Emotional Intelligence (EI) refers to a person’s ability to accurately identify and understand their own emotional reactions and those of others in a given situation. In particular, it is the ability to perceive, control and evaluate these emotions. The skill of regulating one’s own emotions and the ability to make sound decisions and act effectively are essential traits for our most valued leaders.
The term EI became widely-known with the publication of Daniel Goleman’s 1995 book Emotional Intelligence – Why it can matter more than IQ. Subsequently, many leaders have found the concept that success can be strongly influenced by personal qualities such as self-awareness, self-regulation, motivation, empathy, and social skills compelling. Having superior EI skills can provide leaders with a solid foundation for many of the competencies required by them for effective performance in the workplace.
Some claim that EI is a characteristic that you’re either born with or you’re not, however research suggests that it can be learned and strengthened.
The skills that make up Emotional Intelligence
The following includes a brief overview of the five components of EI at work, as stated by Daniel Goleman:
Self-Awareness – The ability to recognize and understand personal moods and emotions and drives, as well as their effect on others. Goleman claims this is the keystone of EI.
Self-Regulation – The ability to control or redirect disruptive impulses and moods, and the propensity to suspend judgement and to think before acting. Hallmarks include trustworthiness and integrity; comfort with ambiguity; and openness to change.

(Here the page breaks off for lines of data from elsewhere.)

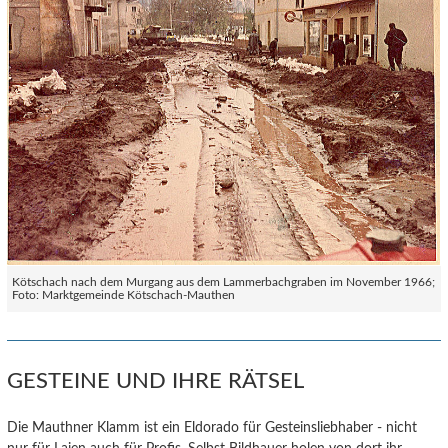
Kötschach nach dem Murgang aus dem Lammerbachgraben im November 1966;
Foto: Marktgemeinde Kötschach-Mauthen
GESTEINE UND IHRE RÄTSEL
Die Mauthner Klamm ist ein Eldorado für Gesteinsliebhaber - nicht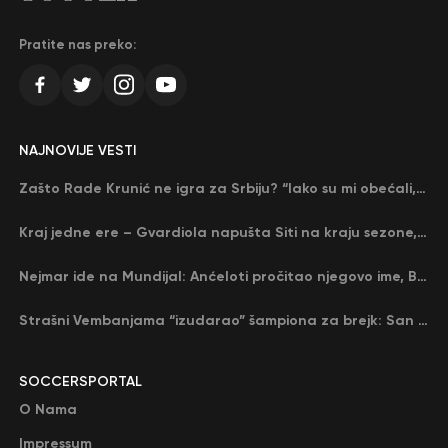
Pratite nas preko:
NAJNOVIJE VESTI
Zašto Rade Krunić ne igra za Srbiju? “Iako su mi obećali, niko me nije zvao…”
Kraj jedne ere – Gvardiola napušta Siti na kraju sezone, menja ga njegov nekadašnji rival
Nejmar ide na Mundijal: Anćeloti pročitao njegovo ime, Brazil u delirijumu (VIDEO)
Strašni Vembanjama “izudarao” šampiona za brejk: San Antonio poveo protiv Oklahome
SOCCERSPORTAL
O Nama
Impressum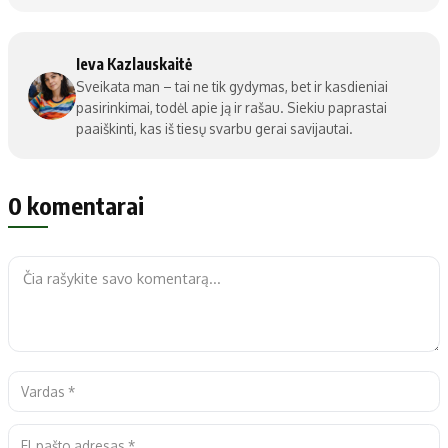
Ieva Kazlauskaitė
Sveikata man – tai ne tik gydymas, bet ir kasdieniai
pasirinkimai, todėl apie ją ir rašau. Siekiu paprastai
paaiškinti, kas iš tiesų svarbu gerai savijautai.
0 komentarai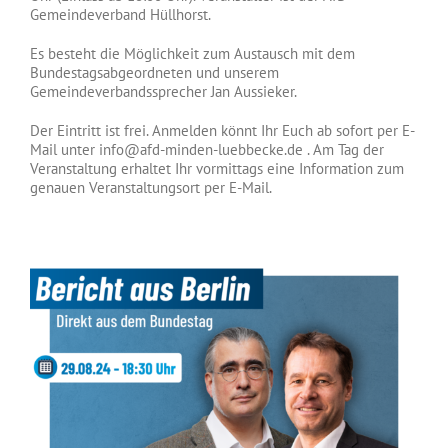
Gemeindeverband Hüllhorst.
Es besteht die Möglichkeit zum Austausch mit dem
Bundestagsabgeordneten und unserem
Gemeindeverbandssprecher Jan Aussieker.
Der Eintritt ist frei. Anmelden könnt Ihr Euch ab sofort per E-
Mail unter info@afd-minden-luebbecke.de . Am Tag der
Veranstaltung erhaltet Ihr vormittags eine Information zum
genauen Veranstaltungsort per E-Mail.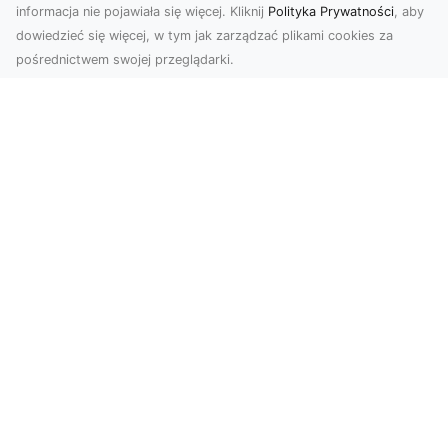
informacja nie pojawiała się więcej. Kliknij
Polityka Prywatności
, aby
dowiedzieć się więcej, w tym jak zarządzać plikami cookies za
pośrednictwem swojej przeglądarki.
Usługi dronem Tarnów – innowacyjna
perspektywa dla Twojego biznesu
Współczesny świat wymaga nowoczesnych
rozwiązań, które pozwolą na efektywną
promocję i dokumentac...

Motivation – Refers to the process of directing our energy to accomplish a goal. Goleman states that the most powerful motivators are internal, not external. An emotionally intelligent person strives to satisfy internal motivation in work and other activities regardless of external incentives.
Empathy – The ability to understand the emotional make-up of other people. Understanding what motivates people, and skills in treating people according to their emotional reactions.
Social Skills – Are those interpersonal communication aptitudes that allow an individual to interact smoothly with others. The ability to communicate well with others is the culmination of Goleman’s other four competencies.
The role of others
To improve our EI or change our leadership style we need help from others. These can be the people with whom we work or socialise. We need to ask for feedback about how our actions affect them and to continually assess our progress on our learning agenda. We rely on these people to create a safe environment in which to practise our skills.
Any improvement requires serious, sustained effort – but the pay-off for all the hard work can be quite significant, and can make a big difference for both individual and organisational effectiveness.